The third AC / DC converter 123 converts AC supplied from the AC bus to DC and supplies it to the third DC bus 133, and the third DC bus 133 is connected to a plurality of DC / AC converters 143 to 148 are connected. Each of the plurality of DC / AC converters 143 to 148 converts a DC supplied from the third DC bus 133 into an AC to generate a plurality of draw work motors 153, 154, 155, 158, 159 and a plurality Of the top drives 156 and 157 to the motor connected thereto.

Since the motors 153, 154, 155, 158 and 159 of the drawways and the motors 156 and 157 of the top drive have to repeat the operation of raising and lowering drilling equipment such as a drill pipe, The thruster motors 151 and 152 are rotated at a rated speed for dynamic position control and then suddenly stopped rotating or rotating in the opposite direction, There are frequent driving characteristics.
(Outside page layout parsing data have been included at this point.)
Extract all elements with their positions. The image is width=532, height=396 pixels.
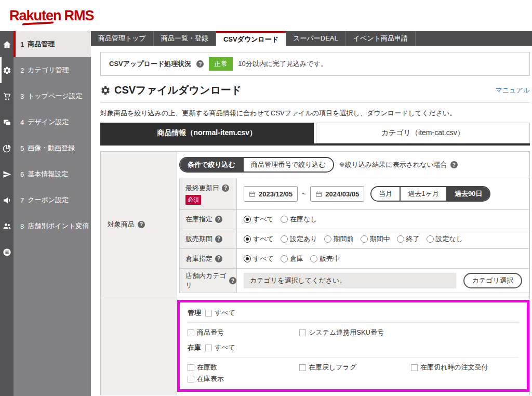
preset-past-90-days[interactable]: 過去90日	[446, 187, 489, 201]
divider	[188, 322, 519, 323]
menu-num: 5	[20, 144, 24, 152]
active-tab-bar	[100, 143, 530, 146]
checkbox-out-of-stock-order[interactable]: 在庫切れ時の注文受付	[411, 363, 519, 372]
filter-note: ※絞り込み結果に表示されない場合	[339, 160, 447, 169]
status-message: 10分以内に完了見込みです。	[238, 59, 327, 69]
menu-label: トップページ設定	[28, 91, 83, 101]
filter-by-item-number-tab[interactable]: 商品管理番号で絞り込む	[243, 158, 333, 171]
date-from-input[interactable]: 2023/12/05	[244, 186, 298, 202]
sales-period-option-ended[interactable]: 終了	[397, 234, 420, 244]
sales-period-option-not-set[interactable]: 設定なし	[427, 234, 463, 244]
checkbox-stock-count[interactable]: 在庫数	[188, 363, 299, 372]
date-to-input[interactable]: 2024/03/05	[310, 186, 364, 202]
help-icon[interactable]	[229, 277, 236, 284]
group-title-stock: 在庫	[188, 343, 201, 352]
delivery-all-checkbox[interactable]: すべて	[280, 390, 310, 392]
stock-option-none[interactable]: 在庫なし	[281, 215, 317, 224]
menu-label: クーポン設定	[28, 195, 69, 205]
stock-option-all[interactable]: すべて	[244, 215, 274, 224]
tab-product-list-register[interactable]: 商品一覧・登録	[154, 31, 216, 46]
sidebar-item-design-settings[interactable]: 4 デザイン設定	[14, 109, 91, 135]
checkbox-icon	[280, 392, 287, 392]
date-range-presets: 当月 過去1ヶ月 過去90日	[370, 186, 490, 202]
preset-past-1-month[interactable]: 過去1ヶ月	[400, 187, 446, 201]
stock-all-checkbox[interactable]: すべて	[205, 343, 235, 352]
rail-design[interactable]	[0, 109, 14, 135]
tab-product-management-top[interactable]: 商品管理トップ	[91, 31, 154, 46]
help-icon[interactable]	[215, 255, 222, 262]
rakuten-rms-logo: RakutenRMS	[9, 8, 94, 24]
sales-period-option-during[interactable]: 期間中	[361, 234, 390, 244]
icon-rail	[0, 31, 14, 396]
page-title: CSVファイルダウンロード	[114, 83, 242, 97]
group-title-management: 管理	[188, 308, 201, 318]
pie-chart-icon	[3, 144, 11, 153]
sidebar-item-image-video[interactable]: 5 画像・動画登録	[14, 135, 91, 161]
design-icon	[3, 118, 11, 127]
menu-num: 7	[20, 196, 24, 204]
help-icon[interactable]	[215, 235, 222, 243]
sidebar-item-coupon-settings[interactable]: 7 クーポン設定	[14, 187, 91, 213]
date-range-tilde: ~	[302, 190, 306, 198]
calendar-icon	[315, 191, 322, 197]
radio-icon	[310, 255, 317, 262]
gear-icon	[3, 66, 11, 75]
help-icon[interactable]	[215, 216, 222, 223]
rail-point[interactable]	[0, 213, 14, 239]
management-all-checkbox[interactable]: すべて	[205, 308, 235, 318]
help-icon[interactable]	[222, 184, 229, 192]
help-icon[interactable]	[196, 60, 204, 68]
page-description: 対象商品を絞り込みの上、更新する商品情報に合わせてCSVファイルの項目を選択し、…	[100, 109, 530, 118]
sales-period-option-set[interactable]: 設定あり	[281, 234, 317, 244]
warehouse-option-on-sale[interactable]: 販売中	[310, 254, 340, 263]
help-icon[interactable]	[138, 221, 145, 228]
rail-orders[interactable]	[0, 83, 14, 109]
checkbox-system-sku[interactable]: システム連携用SKU番号	[299, 328, 411, 337]
menu-label: デザイン設定	[28, 117, 69, 127]
tab-item-cat-csv[interactable]: カテゴリ（item-cat.csv）	[316, 123, 530, 143]
logo-product: RMS	[64, 8, 94, 23]
filter-mode-switch: 条件で絞り込む 商品管理番号で絞り込む	[179, 157, 334, 173]
rail-basic-info[interactable]	[0, 161, 14, 187]
sidebar-item-basic-info[interactable]: 6 基本情報設定	[14, 161, 91, 187]
sidebar-item-point-multiplier[interactable]: 8 店舗別ポイント変倍	[14, 213, 91, 239]
last-updated-label-cell: 最終更新日 必須	[180, 178, 237, 209]
required-badge: 必須	[185, 195, 201, 205]
tab-event-product-application[interactable]: イベント商品申請	[346, 31, 416, 46]
preset-this-month[interactable]: 当月	[371, 187, 400, 201]
status-badge: 正常	[209, 57, 233, 71]
manual-link[interactable]: マニュアル	[495, 86, 530, 95]
sidebar-item-top-page-settings[interactable]: 3 トップページ設定	[14, 83, 91, 109]
warehouse-option-all[interactable]: すべて	[244, 254, 274, 263]
header: RakutenRMS	[0, 0, 532, 31]
rail-media[interactable]	[0, 135, 14, 161]
tab-csv-download[interactable]: CSVダウンロード	[216, 31, 286, 46]
tab-normal-item-csv[interactable]: 商品情報（normal-item.csv）	[100, 123, 314, 143]
rail-coupon[interactable]	[0, 187, 14, 213]
menu-label: 商品管理	[28, 39, 55, 49]
list-icon	[3, 248, 11, 257]
rail-store-settings[interactable]	[0, 57, 14, 83]
checkbox-item-number[interactable]: 商品番号	[188, 328, 299, 337]
sales-period-option-before[interactable]: 期間前	[324, 234, 354, 244]
rail-home[interactable]	[0, 31, 14, 57]
checkbox-stock-return-flag[interactable]: 在庫戻しフラグ	[299, 363, 411, 372]
sidebar-item-category-management[interactable]: 2 カテゴリ管理	[14, 57, 91, 83]
menu-label: 画像・動画登録	[28, 143, 75, 153]
checkbox-icon	[188, 329, 194, 336]
menu-label: 店舗別ポイント変倍	[28, 221, 89, 231]
sales-period-option-all[interactable]: すべて	[244, 234, 274, 244]
shop-category-input[interactable]: カテゴリを選択してください。	[244, 273, 456, 288]
menu-num: 3	[20, 93, 24, 100]
help-icon[interactable]	[450, 161, 458, 168]
filter-by-condition-tab[interactable]: 条件で絞り込む	[180, 158, 243, 171]
radio-icon	[281, 255, 288, 262]
sidebar-item-product-management[interactable]: 1 商品管理	[14, 31, 91, 57]
radio-icon	[281, 235, 288, 243]
calendar-icon	[249, 191, 256, 197]
rail-more[interactable]	[0, 239, 14, 265]
checkbox-stock-display[interactable]: 在庫表示	[188, 374, 299, 384]
category-select-button[interactable]: カテゴリ選択	[463, 273, 522, 288]
tab-super-deal[interactable]: スーパーDEAL	[286, 31, 346, 46]
warehouse-option-warehouse[interactable]: 倉庫	[281, 254, 303, 263]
However, when braking occurs in the motor, regenerative power is generated. Also, when the thruster is rotated by disturbance, a regenerative electric power is generated in the thruster motor.

When a regenerative electric power is generated in the drawrows motor, the top drive motor, or the thruster motor, the voltages of the drawrows motor, the top drive motor, or the DC bus to which the thruster motor is connected rise , The DC bus will trip if the voltage rises beyond the limit that the DC bus can accommodate.

Therefore, according to the related art, resistors 161 to 166 are provided to consume regenerative power as heat to prevent tripping of the DC bus.

2 is a graph showing the power consumed in each component in the power supply system according to the prior art.

In Fig. 2, the electric power generated by the generator is supplied to the first load 220 and the AC / DC converter 260 through the power distribution board. The AC / DC converter 260 converts the alternating current into direct current, supplies the alternating current to the second load 240, and supplies the alternating current to the drawrows 230 through the DC / AC converter. The first load 220 and the second load 240 are loads that consume a certain amount of power. On the other hand, the draw work 230 continuously changes the amount of electric power consumed, and when the electric power is negative in FIG. 2, it indicates that regenerative electric power is generated. The regenerative power generated in the draw work 230 is consumed in the second load 240 or the resistor 250. [

As the power consumption of the draw work 230 rapidly changes, the power output of the generator 210 also changes drastically. However, diesel generators use more fuel when power output is suddenly changed, and more exhaust gas when more fuel is used than when power output is constant.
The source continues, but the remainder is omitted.